#### What to produce:
Write the data out again, character for character, with no images.

#### Data supplied:
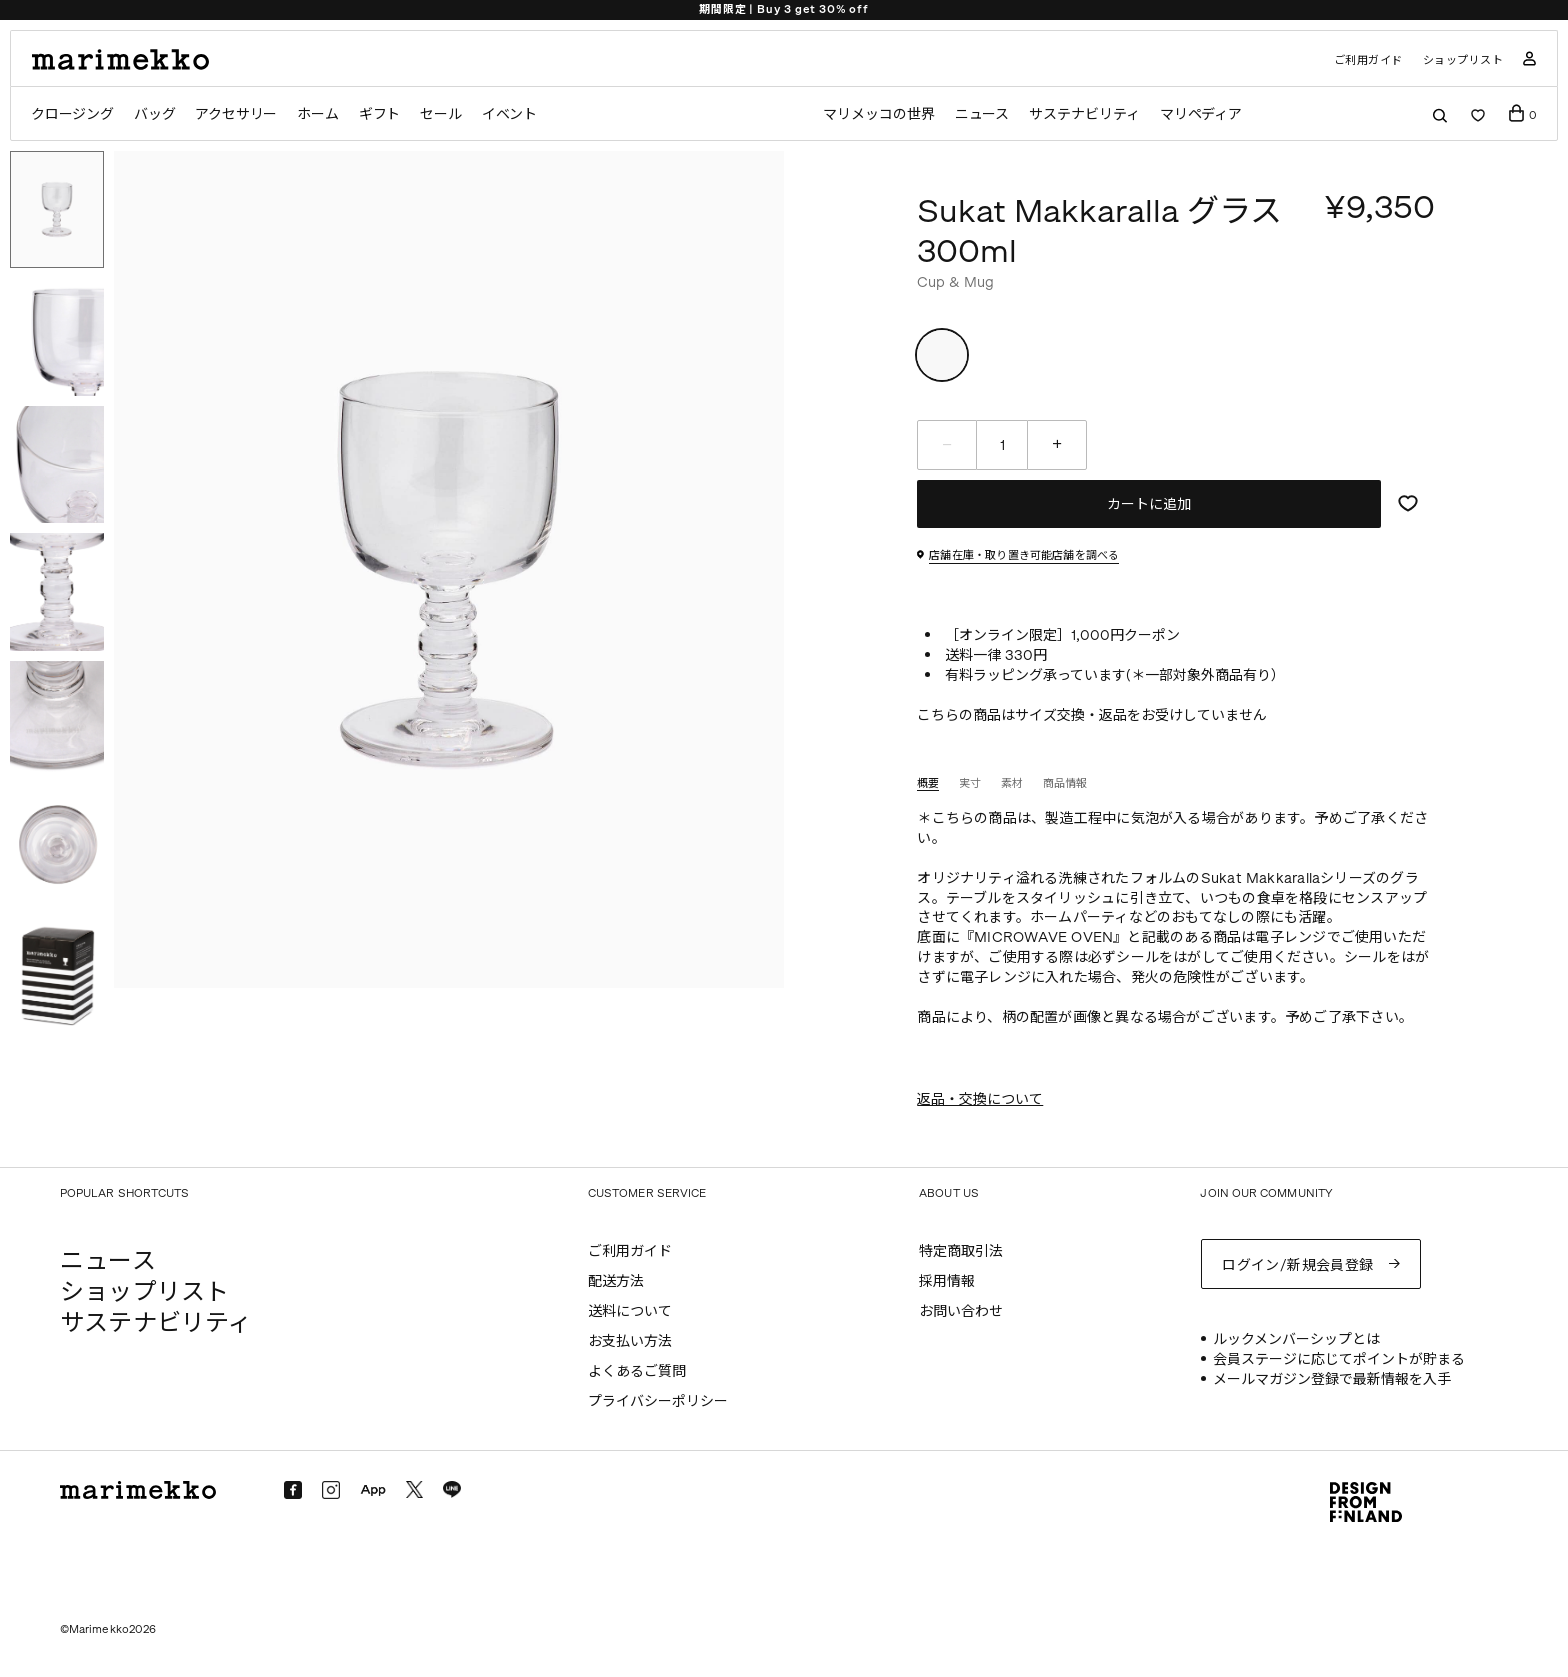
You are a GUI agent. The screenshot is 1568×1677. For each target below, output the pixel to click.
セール (441, 114)
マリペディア (1203, 114)
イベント (510, 114)
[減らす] (947, 445)
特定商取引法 (961, 1251)
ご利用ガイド (1368, 60)
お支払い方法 (630, 1341)
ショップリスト (1463, 60)
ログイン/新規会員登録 (1298, 1263)
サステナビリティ (1084, 114)
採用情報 (947, 1281)
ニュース (982, 114)
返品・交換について (980, 1099)
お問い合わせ (961, 1311)
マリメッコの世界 (877, 114)
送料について (630, 1311)
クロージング (72, 114)
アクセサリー (236, 114)
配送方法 (616, 1281)
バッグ (154, 114)
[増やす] (1057, 445)
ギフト (380, 114)
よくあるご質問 (637, 1371)
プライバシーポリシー (658, 1401)
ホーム (318, 114)
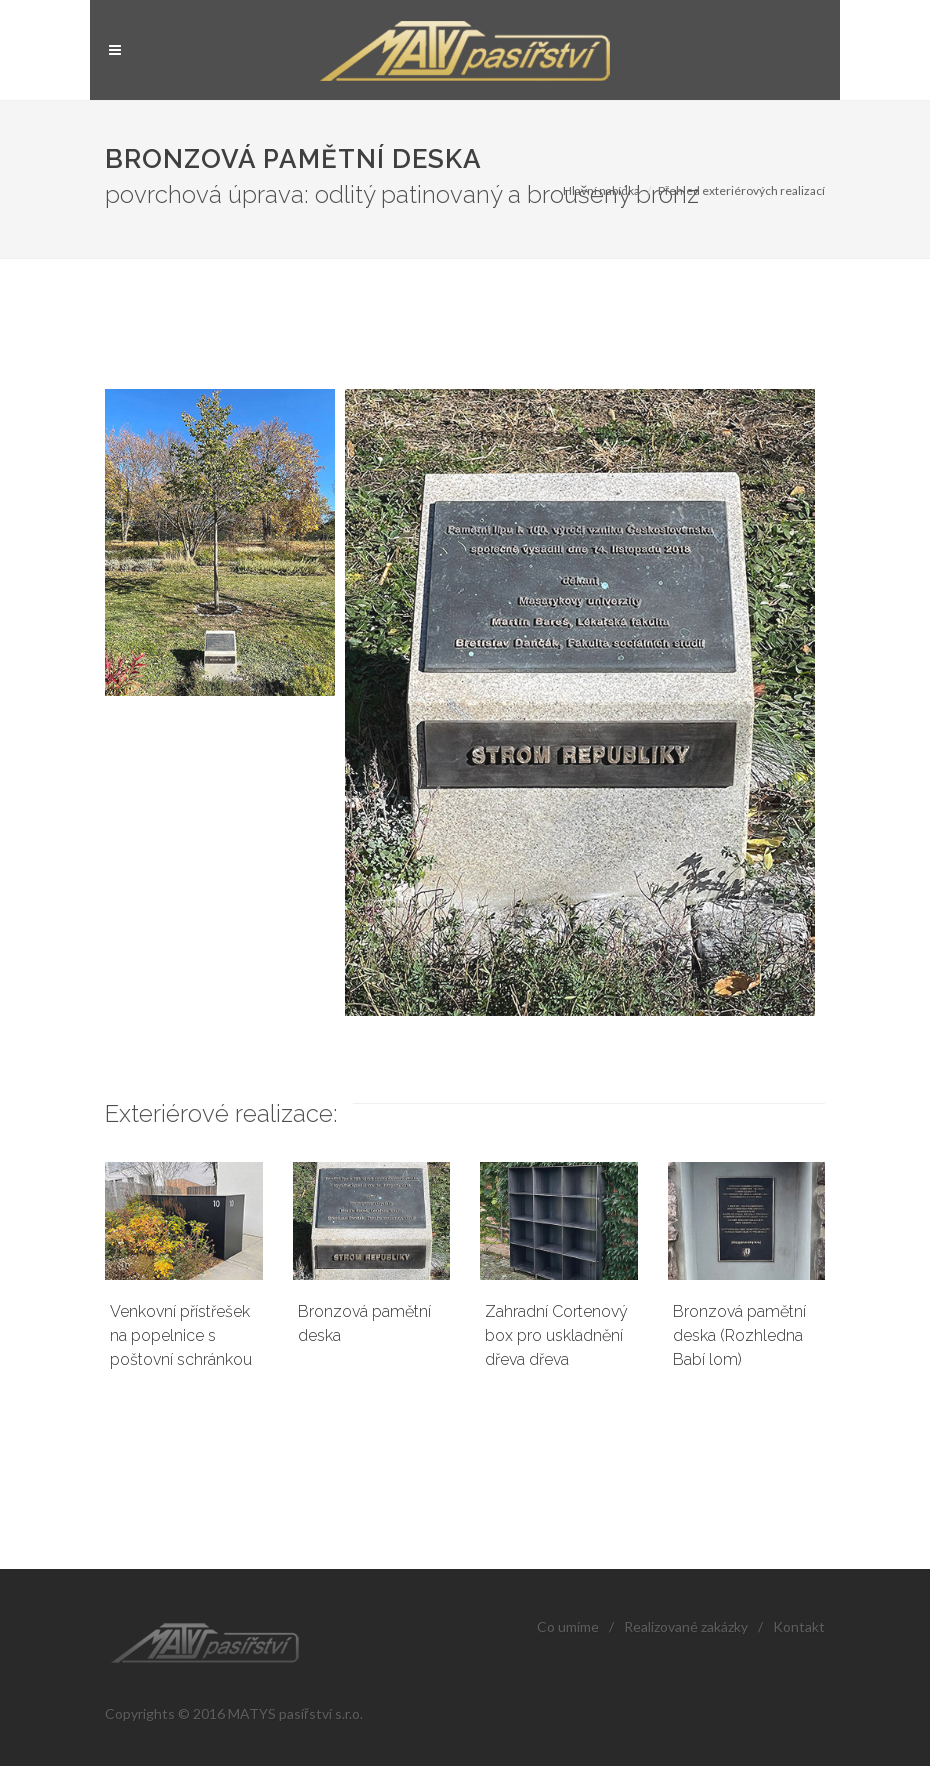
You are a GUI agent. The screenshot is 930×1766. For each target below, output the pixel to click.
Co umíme (568, 1626)
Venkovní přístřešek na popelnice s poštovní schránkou (181, 1335)
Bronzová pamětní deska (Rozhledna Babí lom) (739, 1335)
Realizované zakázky (686, 1626)
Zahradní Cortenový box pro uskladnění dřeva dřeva (556, 1335)
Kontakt (799, 1626)
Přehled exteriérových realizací (741, 190)
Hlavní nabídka (601, 190)
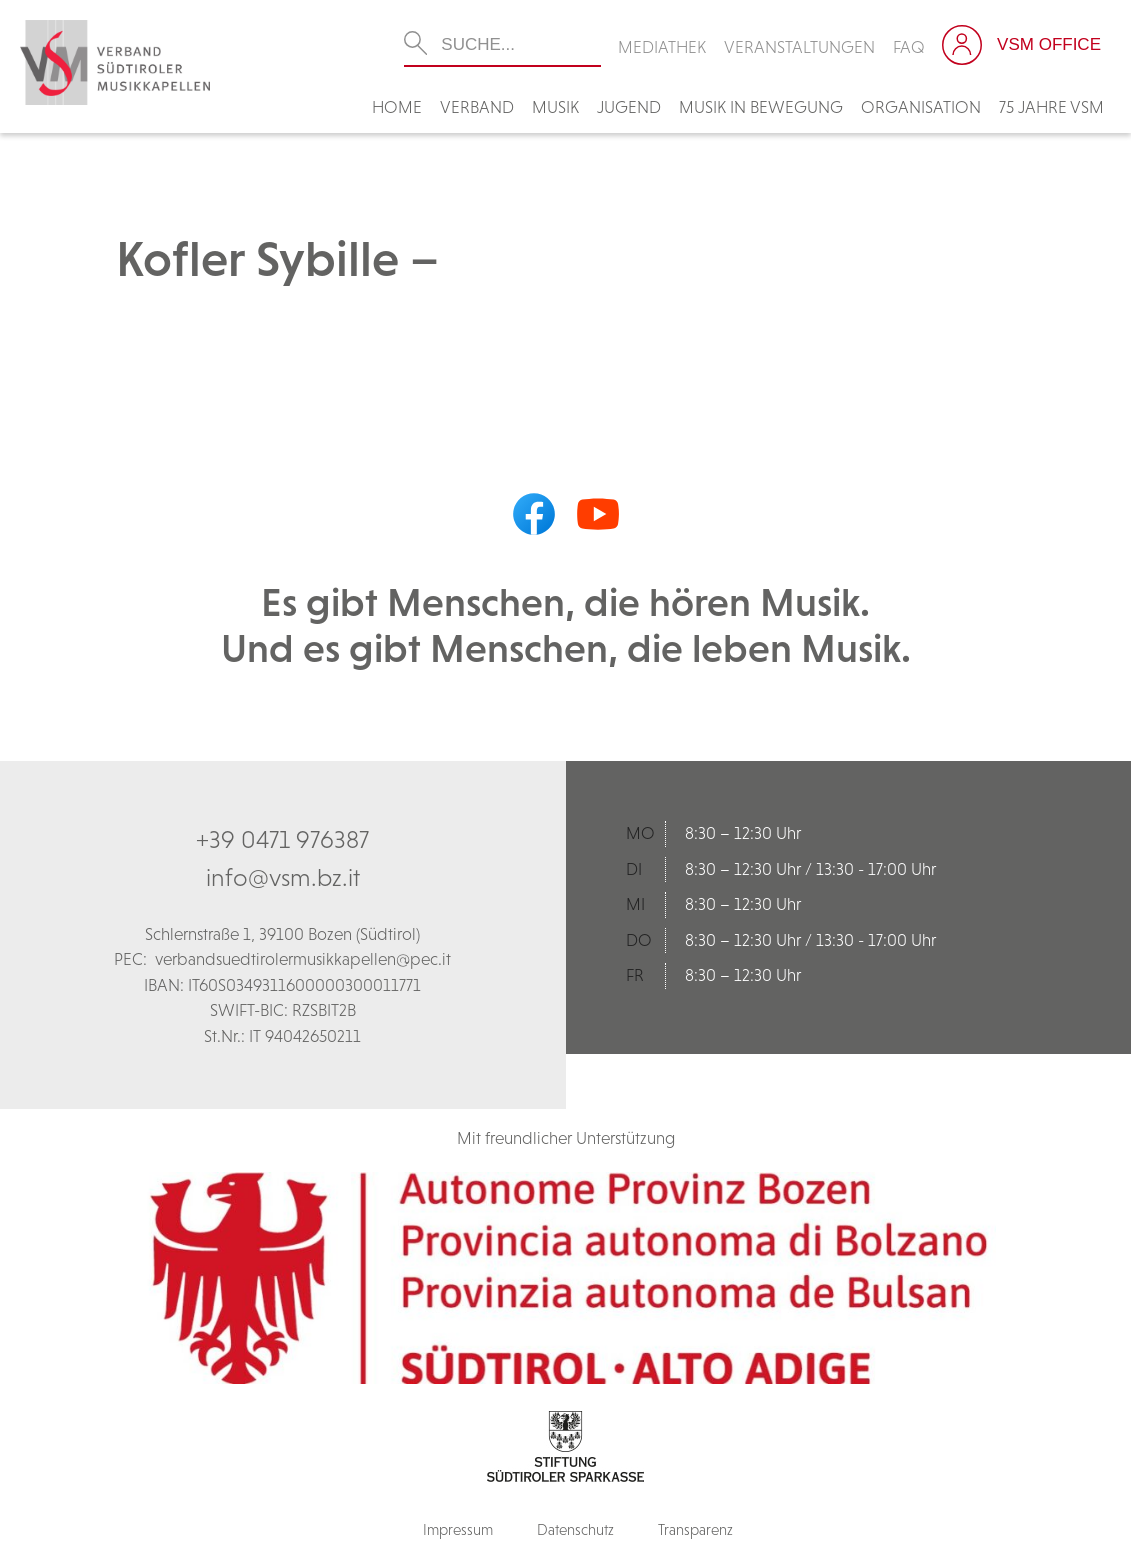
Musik (555, 107)
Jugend (629, 107)
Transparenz (695, 1529)
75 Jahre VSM (1051, 107)
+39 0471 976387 (282, 839)
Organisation (921, 107)
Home (397, 107)
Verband (477, 107)
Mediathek (662, 47)
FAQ (909, 47)
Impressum (458, 1529)
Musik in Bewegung (761, 107)
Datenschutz (575, 1529)
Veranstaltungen (799, 47)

#### Result below:
You are a GUI agent. The screenshot is 1568×1677. For each target below, output the pixel to click.
セール (441, 114)
マリペディア (1203, 114)
イベント (510, 114)
[減らす] (947, 445)
特定商取引法 (961, 1251)
ご利用ガイド (1368, 60)
お支払い方法 (630, 1341)
ショップリスト (1463, 60)
ログイン/新規会員登録 (1298, 1263)
サステナビリティ (1084, 114)
採用情報 (947, 1281)
ニュース (982, 114)
返品・交換について (980, 1099)
お問い合わせ (961, 1311)
マリメッコの世界 (877, 114)
送料について (630, 1311)
クロージング (72, 114)
アクセサリー (236, 114)
配送方法 (616, 1281)
バッグ (154, 114)
[増やす] (1057, 445)
ギフト (380, 114)
よくあるご質問 (637, 1371)
プライバシーポリシー (658, 1401)
ホーム (318, 114)
You are a GUI agent. The screenshot is 930×1766. For each target below, output the pixel to click.
Co umíme (568, 1626)
Venkovní přístřešek na popelnice s poštovní schránkou (181, 1335)
Bronzová pamětní deska (Rozhledna Babí lom) (739, 1335)
Realizované zakázky (686, 1626)
Zahradní Cortenový box pro uskladnění dřeva dřeva (556, 1335)
Kontakt (799, 1626)
Přehled exteriérových realizací (741, 190)
Hlavní nabídka (601, 190)
Musik (555, 107)
Jugend (629, 107)
Transparenz (695, 1529)
75 Jahre VSM (1051, 107)
+39 0471 976387 (282, 839)
Organisation (921, 107)
Home (397, 107)
Verband (477, 107)
Mediathek (662, 47)
FAQ (909, 47)
Impressum (458, 1529)
Musik in Bewegung (761, 107)
Datenschutz (575, 1529)
Veranstaltungen (799, 47)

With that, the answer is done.